■ Action item ■
Make an exact copy of the whole listing, but leave its pictures out.

Exercise input Block Start

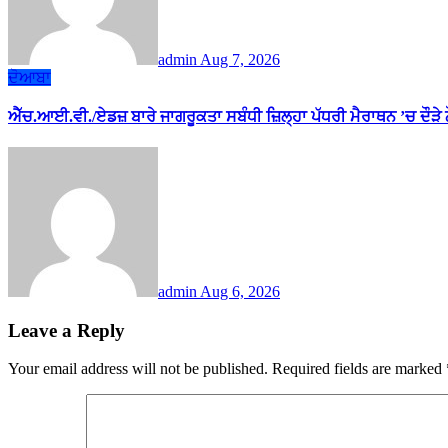
admin
Aug 7, 2026
ਦੋਆਬਾ
ਐੱਚ.ਆਈ.ਵੀ./ਏਡਜ਼ ਬਾਰੇ ਜਾਗਰੂਕਤਾ ਸਬੰਧੀ ਜ਼ਿਲ੍ਹਾ ਪੱਧਰੀ ਮੈਰਾਥਨ ’ਚ ਦੌੜੇ
admin
Aug 6, 2026
Leave a Reply
Your email address will not be published.
Required fields are marked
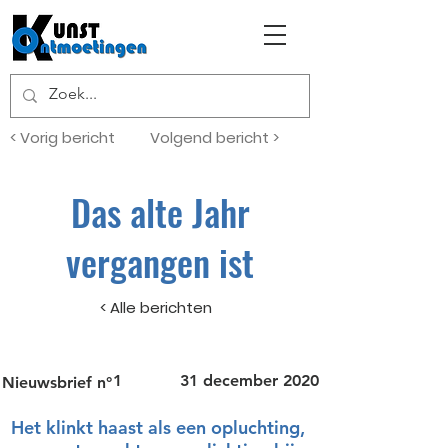
< Vorig bericht
Volgend bericht >
Das alte Jahr
vergangen ist
< Alle berichten
1
31 december 2020
Nieuwsbrief n°
Het klinkt haast als een opluchting,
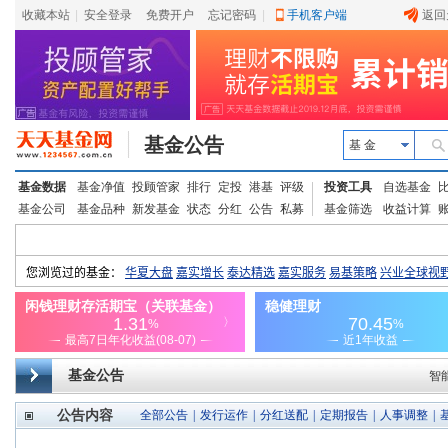
收藏本站
|
安全登录
|
免费开户
忘记密码
|
手机客户端
返回
基金公告
基 金
基金数据
基金净值
投顾管家
排行
定投
港基
评级
投资工具
自选基金
基金公司
基金品种
新发基金
状态
分红
公告
私募
基金筛选
收益计算
基金公告
智
公告内容
全部公告
|
发行运作
|
分红送配
|
定期报告
|
人事调整
|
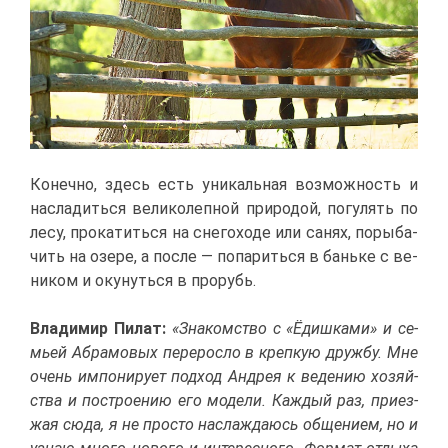
Ко­неч­но, здесь есть уни­каль­ная воз­мож­ность и
на­сла­дить­ся ве­ли­ко­леп­ной при­ро­дой, по­гу­лять по
ле­су, про­ка­тить­ся на сне­го­хо­де или са­нях, по­ры­ба­
чить на озе­ре, а по­сле — по­па­рить­ся в бань­ке с ве­
ни­ком и оку­нуть­ся в про­рубь.
Вла­ди­мир Пи­лат:
«Зна­ком­ство с «Ёдиш­ка­ми» и се­
мьей Аб­ра­мо­вых пе­ре­рос­ло в креп­кую друж­бу. Мне
очень им­по­ни­ру­ет под­ход Ан­дрея к ве­де­нию хо­зяй­
ства и по­стро­е­нию его мо­де­ли. Каж­дый раз, при­ез­
жая сю­да, я не про­сто на­сла­жда­юсь об­ще­ни­ем, но и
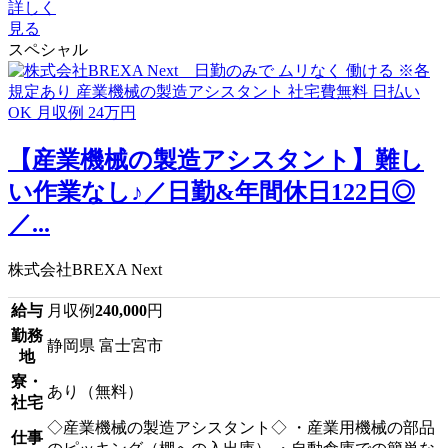
詳しく
見る
スペシャル
【産業機械の製造アシスタント】難し
い作業なし♪／日勤&年間休日122日◎
／...
株式会社BREXA Next
給与
月収例
240,000
円
勤務
静岡県 富士宮市
地
寮・
あり（無料）
社宅
◇産業機械の製造アシスタント◇ ・産業用機械の部品
仕事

Exercise input Block End

■ Written solution ■
admin
Aug 7, 2026
ਦੋਆਬਾ
ਐੱਚ.ਆਈ.ਵੀ./ਏਡਜ਼ ਬਾਰੇ ਜਾਗਰੂਕਤਾ ਸਬੰਧੀ ਜ਼ਿਲ੍ਹਾ ਪੱਧਰੀ ਮੈਰਾਥਨ ’ਚ ਦੌੜੇ
admin
Aug 6, 2026
Leave a Reply
Your email address will not be published.
Required fields are marked
< Vorig bericht
Volgend bericht >
Das alte Jahr
vergangen ist
< Alle berichten
1
31 december 2020
Nieuwsbrief n°
Het klinkt haast als een opluchting,
收藏本站
|
安全登录
|
免费开户
忘记密码
|
手机客户端
返回
基金公告
基 金
基金数据
基金净值
投顾管家
排行
定投
港基
评级
投资工具
自选基金
基金公司
基金品种
新发基金
状态
分红
公告
私募
基金筛选
收益计算
基金公告
智
公告内容
全部公告
|
发行运作
|
分红送配
|
定期报告
|
人事调整
|
Ко­неч­но, здесь есть уни­каль­ная воз­мож­ность и
на­сла­дить­ся ве­ли­ко­леп­ной при­ро­дой, по­гу­лять по
ле­су, про­ка­тить­ся на сне­го­хо­де или са­нях, по­ры­ба­
чить на озе­ре, а по­сле — по­па­рить­ся в бань­ке с ве­
ни­ком и оку­нуть­ся в про­рубь.
Вла­ди­мир Пи­лат:
«Зна­ком­ство с «Ёдиш­ка­ми» и се­
мьей Аб­ра­мо­вых пе­ре­рос­ло в креп­кую друж­бу. Мне
очень им­по­ни­ру­ет под­ход Ан­дрея к ве­де­нию хо­зяй­
ства и по­стро­е­нию его мо­де­ли. Каж­дый раз, при­ез­
жая сю­да, я не про­сто на­сла­жда­юсь об­ще­ни­ем, но и
詳しく
見る
スペシャル
【産業機械の製造アシスタント】難し
い作業なし♪／日勤&年間休日122日◎
／...
株式会社BREXA Next
給与
月収例
240,000
円
勤務
静岡県 富士宮市
地
寮・
あり（無料）
社宅
◇産業機械の製造アシスタント◇ ・産業用機械の部品
仕事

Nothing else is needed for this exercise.